Chi scrive vide Giorgio Gatti per la prima volta a Roma nell’Impresario delle Canarie di Domenico Sarro; nacque subito una viva amicizia, grazie anche alle doti di Giorgio di “diffusore di buonumore”, in palcoscenico attore comico nato e nel corso delle cene barzellettiere insuperabile. Eccolo quindi affrontare in scena tutta una galleria di personaggi desueti in opere e melodrammi spesso ripresentati al pubblico per la prima volta: si tratta di L'Ormindo di Francesco Cavalli, l’oratorio Ester di Stradella al primo Festival di Musica Antica nella Roma Barocca, La Dirindina di Domenico Scarlatti e Lesbina e Adolfo di Alessandro Scarlatti. Eccolo trasformare la specializzazione in un’attività esplorativa costante: San Guglielmo D'Aquitania di Pergolesi, Il barone di Rocca Antica e la riscoperta Maga Circe di Pasquale Anfossi, La pescatrice di Niccolò Piccinni, Il mondo della luna e Il filosofo di campagna di Baldassarre Galuppi, entrambi su libretto di Goldoni: e ancora La serva scaltra e Larinda e Vanesio di Hasse, La contadina in corte di Antonio Sacchini, due rari titoli buffi di Cherubini come Il giocatore e L’arlecchinata, Il maestro di cappella di Cimarosa. Il Settecento volge alla fine ma l’opera buffa continua a fiorire e Gatti inserisce in repertorio Le cantatrici villane e I matrimoni per magia di Valentino Fioravanti.

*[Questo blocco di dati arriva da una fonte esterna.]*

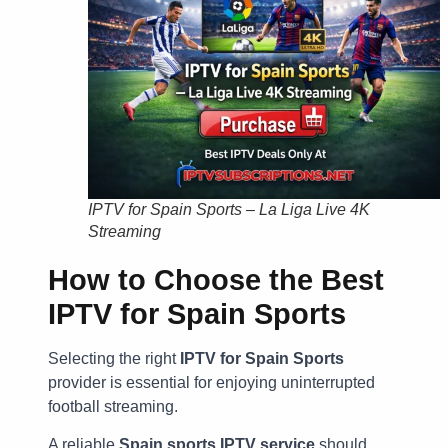
IPTV for Spain Sports – La Liga Live 4K
Streaming
How to Choose the Best
IPTV for Spain Sports
Selecting the right
IPTV for Spain Sports
provider is essential for enjoying uninterrupted
football streaming.
A reliable
Spain sports IPTV service
should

Non resta naturalmente estraneo alla Rossini Renaissance, partecipando a L'inganno felice. Quanto a due interessanti titoli coevi di Francesco Morlacchi che Gatti cantava in scena e in concerto, quali Il Barbiere di Siviglia e Il poeta disperato, è da ritenere che avrebbero degnamente figurato al Festival di Pesaro degli anni ’80 se i criteri di scelta degli organizzatori fossero stati diversi. Nel vasto repertorio del nostro cantante non voglio dimenticare due creazioni donizettiane, Sigismondo nel Giovedì grasso agli inizi di carriera e Don Annibale nel Campanello. La presenza scenica e la splendida parlata toscana l’hanno poi soccorso in due spettacoli contemporanei, nel «musical» Caruso, la Storia di un mito di Gianluca Terranova, con la Ricciarelli e lo stesso Terranova, nel 2002 e nella commedia musicale Victor Victoria tratta dal film omonimo di Blake Edwards, con Paolo Ferrari e Matilde Brandi, nel 2003-2004. Se avesse ancora un senso istituire scuole di canto, Giorgio Gatti sarebbe stato il docente ideale, oltre che di “disinvoltura scenica” (esiste questa materia?), di pronuncia e dizione italiane per tutti gli stranieri che massacrano la nostra lingua. Tra i progetti che avevamo discusso insieme al telefono un paio di mesi fa c’era anche questa idea.